Entretanto, não tenho dúvidas de que a 28ª Bienal de São Paulo concretiza um excepcional e ousado projeto que, em continuidade com a edição anterior, vai aos poucos recuperando a credibilidade do evento enquanto plataforma de investigação e experimentação: a fórmula “em vivo contato” deveria, a partir de agora, tornar-se emblema permanente das próximas edições, no sentido de forçar que o evento se abra ao mundo real e procure, aí, produzir intervenções e provocações, buscar outros modelos e formatos.
Esta edição se propõe a produzir mudanças e avanços e é nesta direção que deve ser percebida, mesmo que, como qualquer evento de grande porte, tenha se efetivado de maneira desigual na materialização de suas propostas.
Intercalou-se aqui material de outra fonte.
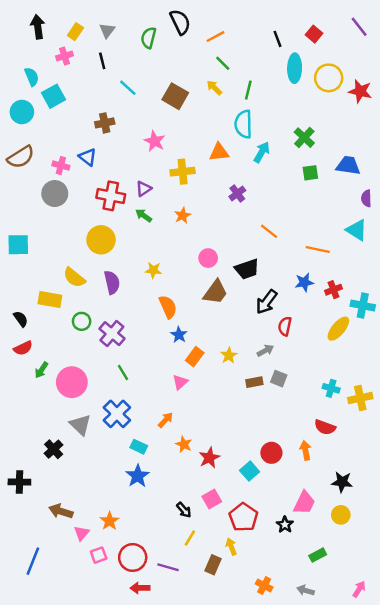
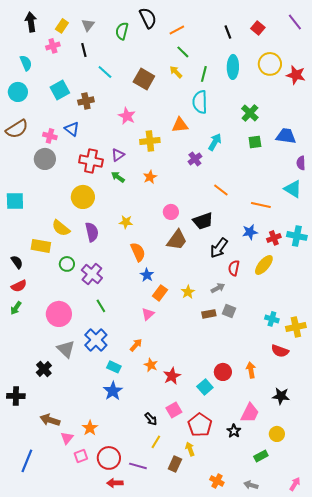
cyan ellipse: (295, 68) -> (233, 67), moved
cyan square: (54, 96) -> (60, 90), moved
cyan arrow: (262, 152) -> (215, 142), moved
cyan cross: (363, 306) -> (297, 236), moved
yellow ellipse: (338, 329) -> (264, 265), moved
green arrow: (41, 370) -> (16, 308), moved
red semicircle: (325, 427) -> (280, 351), moved
yellow circle: (341, 515) -> (277, 434), moved

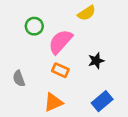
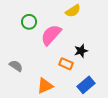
orange rectangle: (60, 70) -> (66, 64), moved
gray semicircle: (19, 79) -> (16, 66), turned 144

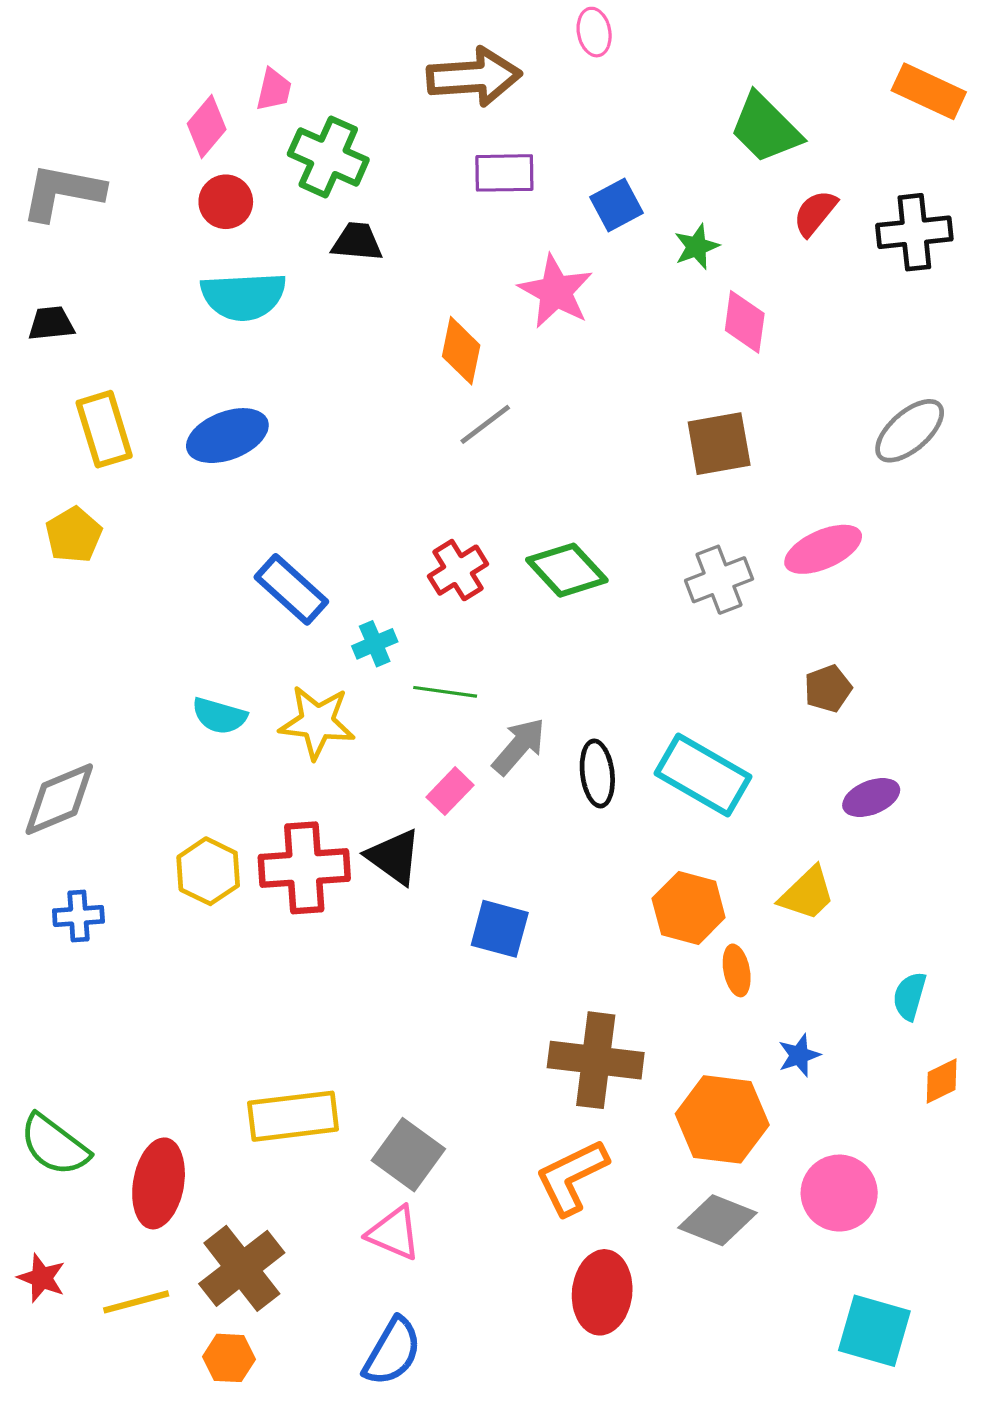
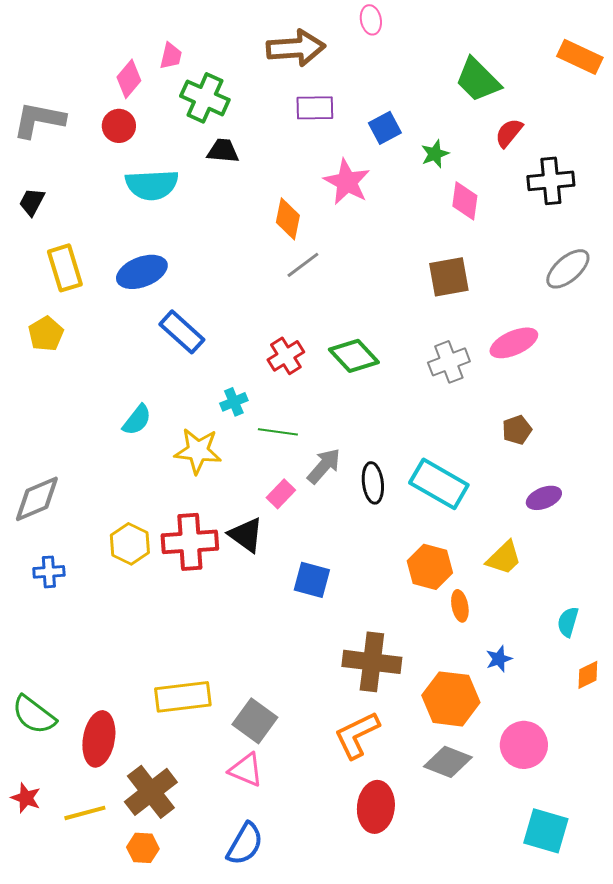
red circle: (226, 202) -> (119, 126), moved
black cross: (914, 232) -> (551, 181), moved
black trapezoid: (51, 323) -> (32, 202), turned -56
blue rectangle: (291, 589) -> (182, 332), moved
cyan semicircle: (219, 716) -> (137, 420), moved, turned -68

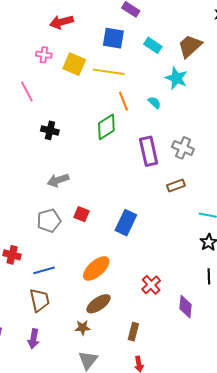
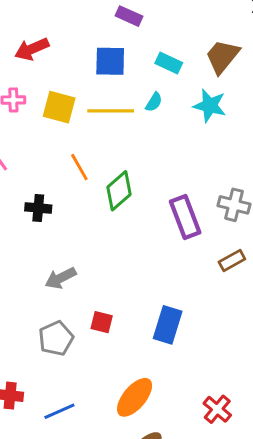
orange line: (123, 101) -> (79, 167), moved
cyan semicircle: (154, 103) -> (154, 102), moved, turned 88

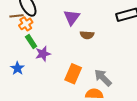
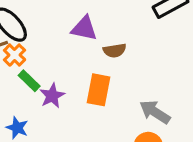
purple triangle: (72, 17) -> (84, 28), turned -42
orange rectangle: (73, 74) -> (98, 90), moved

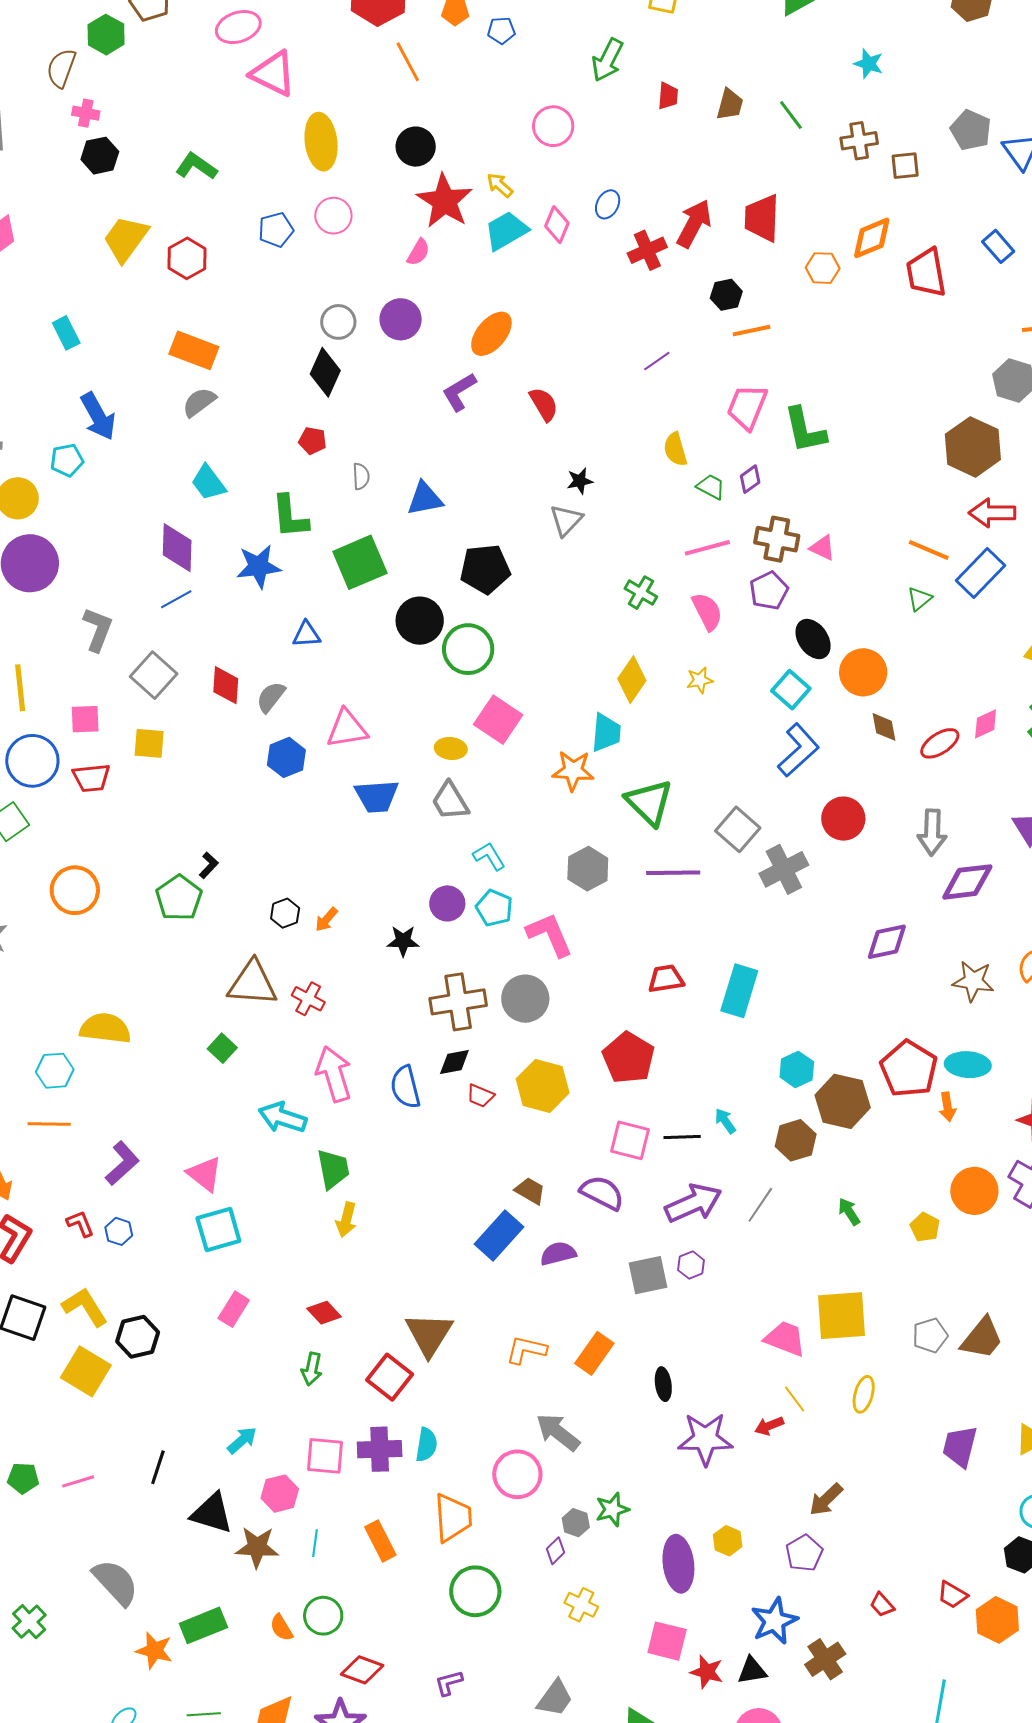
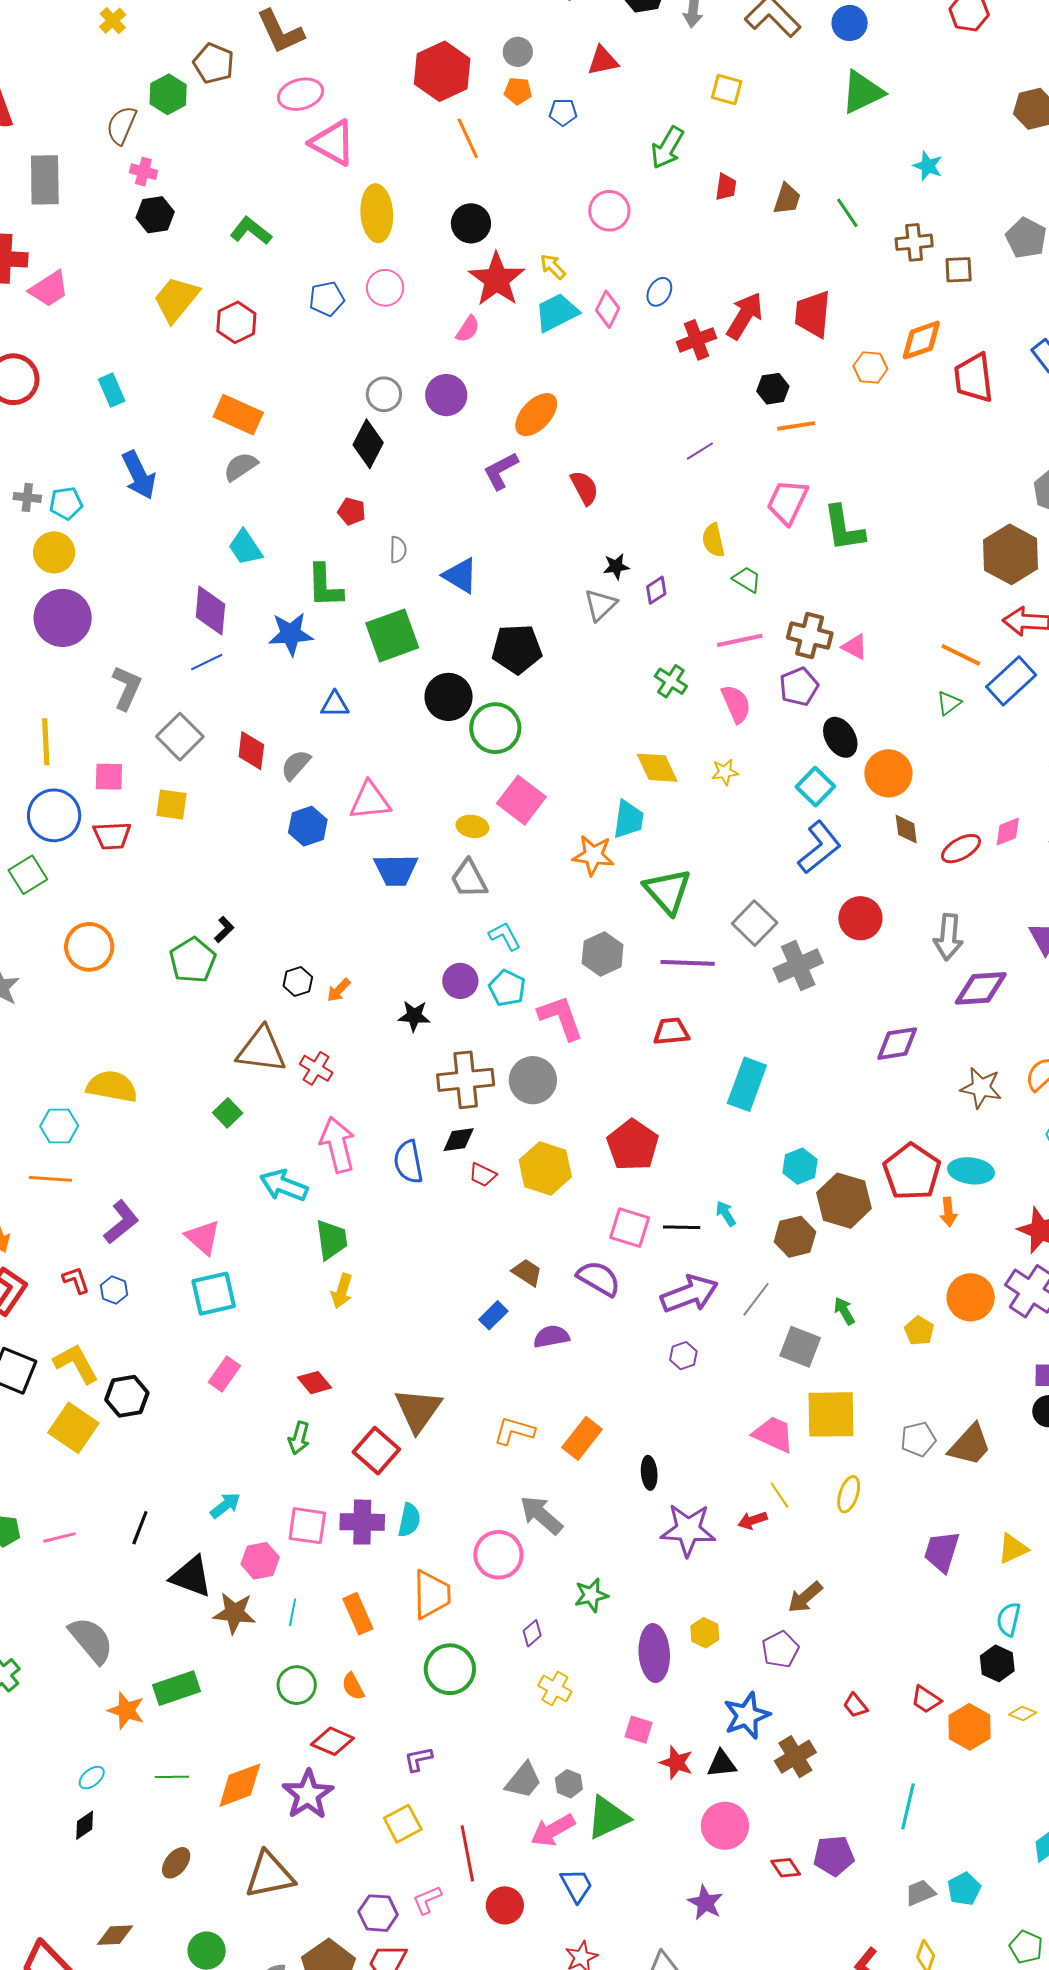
cyan pentagon: (67, 460) -> (66, 503), moved
purple diamond: (750, 479) -> (656, 590), moved
blue triangle: (425, 499) -> (460, 575), turned 39
yellow diamond: (632, 680) -> (657, 768), turned -63
red trapezoid: (666, 979) -> (671, 1031), moved
blue rectangle: (499, 1236) -> (493, 1315), size x0.6
gray square: (648, 1275) -> (800, 1347), moved, turned 30
gray hexagon: (576, 1523) -> (569, 1784), moved
orange semicircle: (281, 1628) -> (353, 1686), moved
pink square: (667, 1641) -> (639, 1730), size x0.7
Se há uma forte reação negativa, isto também deve ser celebrado, uma vez que, quando o contato é vivo, a vaia é viva: quando não se produz qualquer reação, algo está em repouso ou sob forte anestesia –é preciso festejar que as coisas estejam em movimento.
Publicado em 24/11/2008
1 - A convite de Agnaldo Farias, que assim manifestou interesse em dar continuidade a uma conversa iniciada mais diretamente em 2000, quando apresentei no MAM-RJ a instalação “NBP x eu-você”, dentro do projeto Novas Direções – idealizado por Farias quando era curador deste museu.
2 - Somente em 2008 tive oportunidade de comentar publicamente os curiosos episódios que envolveram minha participação na 25ª Bienal, com o projeto “transatravessamento”. Ver http://www.28bienalsaopaulo.org.br/palestra/8-encontro-ricardo-basbaum-antonio-dias.
4 - Ivo Mesquita e Ana Paula Cohen, “Introdução”, 28ª Bienal de São Paulo, Guia, 2008.
6 - Rosalind Krauss, "A Voyage on the North Sea – Art in the Age of the Post-medium Condition", Nova York, Thames & Hudson, 1999.
Ricardo Basbaum
É artista, vive e trabalha no Rio de Janeiro. Expõe regularmente desde 1981. Participou da 25ª Bienal de São Paulo (2002), documenta 12 (2007) e 7ª Bienal de Xangai (2008). É autor de "Além da Pureza Visual" (Zouk, 2007) e professor-adjunto do Instituto de Artes – UERJ.